**DATA TO USE**:
┄┄┄┄┄┄┄┄┄┄

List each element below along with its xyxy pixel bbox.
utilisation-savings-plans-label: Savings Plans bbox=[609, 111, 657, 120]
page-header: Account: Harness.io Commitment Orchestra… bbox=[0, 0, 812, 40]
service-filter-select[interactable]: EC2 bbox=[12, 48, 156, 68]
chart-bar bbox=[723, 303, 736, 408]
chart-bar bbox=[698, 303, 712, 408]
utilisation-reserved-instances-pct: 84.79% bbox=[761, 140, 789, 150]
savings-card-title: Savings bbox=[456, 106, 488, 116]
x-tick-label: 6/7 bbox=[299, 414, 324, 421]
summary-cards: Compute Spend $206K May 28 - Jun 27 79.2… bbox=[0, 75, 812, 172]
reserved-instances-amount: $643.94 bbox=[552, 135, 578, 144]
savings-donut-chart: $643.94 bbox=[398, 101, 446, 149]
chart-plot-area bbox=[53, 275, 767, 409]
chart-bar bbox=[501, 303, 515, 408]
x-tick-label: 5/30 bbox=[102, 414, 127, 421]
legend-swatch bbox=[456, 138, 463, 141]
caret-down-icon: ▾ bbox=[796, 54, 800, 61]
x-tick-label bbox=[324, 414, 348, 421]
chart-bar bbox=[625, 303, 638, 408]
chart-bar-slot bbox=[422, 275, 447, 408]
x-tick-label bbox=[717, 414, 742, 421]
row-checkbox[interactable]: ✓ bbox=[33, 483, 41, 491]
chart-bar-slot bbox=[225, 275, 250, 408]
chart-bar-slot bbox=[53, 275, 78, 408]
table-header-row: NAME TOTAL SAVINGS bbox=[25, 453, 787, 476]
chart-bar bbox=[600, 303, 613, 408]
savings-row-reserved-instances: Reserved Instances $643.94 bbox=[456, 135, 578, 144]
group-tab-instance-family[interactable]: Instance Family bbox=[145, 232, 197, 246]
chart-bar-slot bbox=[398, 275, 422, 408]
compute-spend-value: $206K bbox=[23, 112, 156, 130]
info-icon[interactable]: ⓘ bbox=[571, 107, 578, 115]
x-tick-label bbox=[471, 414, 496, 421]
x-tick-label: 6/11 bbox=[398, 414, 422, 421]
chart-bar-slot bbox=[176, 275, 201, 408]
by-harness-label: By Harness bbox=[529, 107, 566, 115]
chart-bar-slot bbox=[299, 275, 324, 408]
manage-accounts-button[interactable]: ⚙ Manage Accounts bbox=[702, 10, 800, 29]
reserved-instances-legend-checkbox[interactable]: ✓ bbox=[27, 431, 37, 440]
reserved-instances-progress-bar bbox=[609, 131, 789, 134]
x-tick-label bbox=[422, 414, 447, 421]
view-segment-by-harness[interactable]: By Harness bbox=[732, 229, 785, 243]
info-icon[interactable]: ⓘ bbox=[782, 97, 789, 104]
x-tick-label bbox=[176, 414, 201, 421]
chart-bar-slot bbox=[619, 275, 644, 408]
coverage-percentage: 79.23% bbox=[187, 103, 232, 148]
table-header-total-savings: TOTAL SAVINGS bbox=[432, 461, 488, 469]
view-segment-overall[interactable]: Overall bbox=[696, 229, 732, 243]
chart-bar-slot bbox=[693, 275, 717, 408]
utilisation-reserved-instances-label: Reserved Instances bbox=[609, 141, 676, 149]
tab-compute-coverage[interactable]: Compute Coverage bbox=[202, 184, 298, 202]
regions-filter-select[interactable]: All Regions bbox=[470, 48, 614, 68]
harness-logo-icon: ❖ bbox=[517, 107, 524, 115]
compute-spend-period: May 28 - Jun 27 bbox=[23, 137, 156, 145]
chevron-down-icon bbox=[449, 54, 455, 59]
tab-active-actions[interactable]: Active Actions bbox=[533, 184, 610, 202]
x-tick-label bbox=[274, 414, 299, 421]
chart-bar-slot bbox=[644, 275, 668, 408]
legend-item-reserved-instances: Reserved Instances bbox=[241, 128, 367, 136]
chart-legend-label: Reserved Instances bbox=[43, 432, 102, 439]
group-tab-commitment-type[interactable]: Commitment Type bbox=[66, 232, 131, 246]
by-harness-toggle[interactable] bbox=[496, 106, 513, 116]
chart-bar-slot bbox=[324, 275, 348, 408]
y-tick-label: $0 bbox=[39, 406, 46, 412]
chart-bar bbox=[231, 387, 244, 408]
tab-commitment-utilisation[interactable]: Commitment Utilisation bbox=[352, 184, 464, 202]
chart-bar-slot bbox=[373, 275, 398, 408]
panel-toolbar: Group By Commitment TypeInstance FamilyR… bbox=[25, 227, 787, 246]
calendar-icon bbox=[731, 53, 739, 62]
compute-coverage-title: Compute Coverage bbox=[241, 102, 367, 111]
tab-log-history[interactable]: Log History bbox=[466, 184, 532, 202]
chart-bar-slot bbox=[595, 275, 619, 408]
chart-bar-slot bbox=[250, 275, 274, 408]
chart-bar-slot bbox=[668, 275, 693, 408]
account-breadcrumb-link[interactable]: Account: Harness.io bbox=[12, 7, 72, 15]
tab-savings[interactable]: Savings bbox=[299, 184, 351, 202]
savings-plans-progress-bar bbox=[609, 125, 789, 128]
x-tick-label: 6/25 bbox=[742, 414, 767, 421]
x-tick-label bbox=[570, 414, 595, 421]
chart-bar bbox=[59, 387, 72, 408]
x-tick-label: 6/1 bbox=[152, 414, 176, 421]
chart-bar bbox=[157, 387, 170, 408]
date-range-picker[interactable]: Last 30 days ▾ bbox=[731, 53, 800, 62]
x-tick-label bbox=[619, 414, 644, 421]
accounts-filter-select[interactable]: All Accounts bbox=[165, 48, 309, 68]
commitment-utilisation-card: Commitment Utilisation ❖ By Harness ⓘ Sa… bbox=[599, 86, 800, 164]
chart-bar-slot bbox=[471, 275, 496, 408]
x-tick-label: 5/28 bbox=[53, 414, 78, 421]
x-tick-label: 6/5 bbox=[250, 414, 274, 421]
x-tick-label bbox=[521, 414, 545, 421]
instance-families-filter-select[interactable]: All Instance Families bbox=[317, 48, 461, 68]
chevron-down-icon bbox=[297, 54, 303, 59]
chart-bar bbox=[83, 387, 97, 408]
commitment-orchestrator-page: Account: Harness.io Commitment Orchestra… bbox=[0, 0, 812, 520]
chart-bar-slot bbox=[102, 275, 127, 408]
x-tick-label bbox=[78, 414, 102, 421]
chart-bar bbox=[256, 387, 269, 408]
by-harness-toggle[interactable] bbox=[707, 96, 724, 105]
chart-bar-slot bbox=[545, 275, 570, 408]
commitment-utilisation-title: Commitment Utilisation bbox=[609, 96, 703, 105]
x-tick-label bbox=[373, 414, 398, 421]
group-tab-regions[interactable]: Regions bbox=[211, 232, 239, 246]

┄┄┄┄┄┄┄┄┄┄

**YOUR ASSIGNMENT**: Using the material above, gather every line that includes "plans".

**RESPONSE TO THE EXERCISE**:
utilisation-savings-plans-label: Savings Plans bbox=[609, 111, 657, 120]
savings-plans-progress-bar bbox=[609, 125, 789, 128]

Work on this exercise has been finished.